| YOUR INSTRUCTIONS |
Print the lines from the one containing "Segment regions of" through the end of the material below, both included, exactly as they appear and without pictures.

** Opening RECORDED DATA block **

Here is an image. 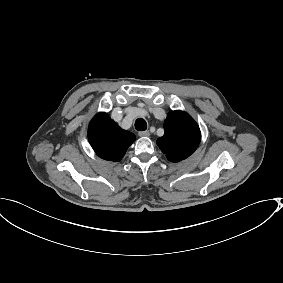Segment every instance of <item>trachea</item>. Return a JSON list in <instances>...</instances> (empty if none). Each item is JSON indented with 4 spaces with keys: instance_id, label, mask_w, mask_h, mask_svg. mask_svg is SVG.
Masks as SVG:
<instances>
[{
    "instance_id": "trachea-1",
    "label": "trachea",
    "mask_w": 283,
    "mask_h": 283,
    "mask_svg": "<svg viewBox=\"0 0 283 283\" xmlns=\"http://www.w3.org/2000/svg\"><path fill=\"white\" fill-rule=\"evenodd\" d=\"M135 129L138 131H145L147 129V123L144 119L138 118L135 121Z\"/></svg>"
}]
</instances>
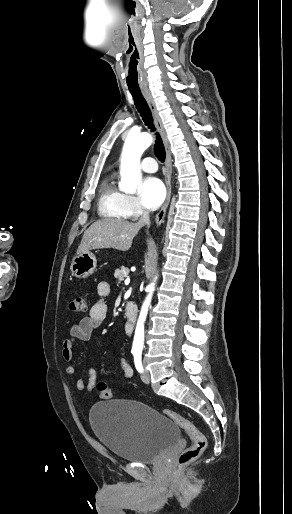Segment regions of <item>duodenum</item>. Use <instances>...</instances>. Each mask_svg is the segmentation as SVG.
<instances>
[{"label": "duodenum", "mask_w": 292, "mask_h": 514, "mask_svg": "<svg viewBox=\"0 0 292 514\" xmlns=\"http://www.w3.org/2000/svg\"><path fill=\"white\" fill-rule=\"evenodd\" d=\"M125 312L127 314V322L125 325V330L127 333H131L137 318V305L133 301H128L125 304Z\"/></svg>", "instance_id": "1"}]
</instances>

** Closing RECORDED DATA block **

| TASK ANSWER |
Segment regions of <item>duodenum</item>. Use <instances>...</instances>. Each mask_svg is the segmentation as SVG.
<instances>
[{"label": "duodenum", "mask_w": 292, "mask_h": 514, "mask_svg": "<svg viewBox=\"0 0 292 514\" xmlns=\"http://www.w3.org/2000/svg\"><path fill=\"white\" fill-rule=\"evenodd\" d=\"M125 312L127 314V322L125 325V330L127 333H131L137 318V305L133 301H128L125 304Z\"/></svg>", "instance_id": "1"}]
</instances>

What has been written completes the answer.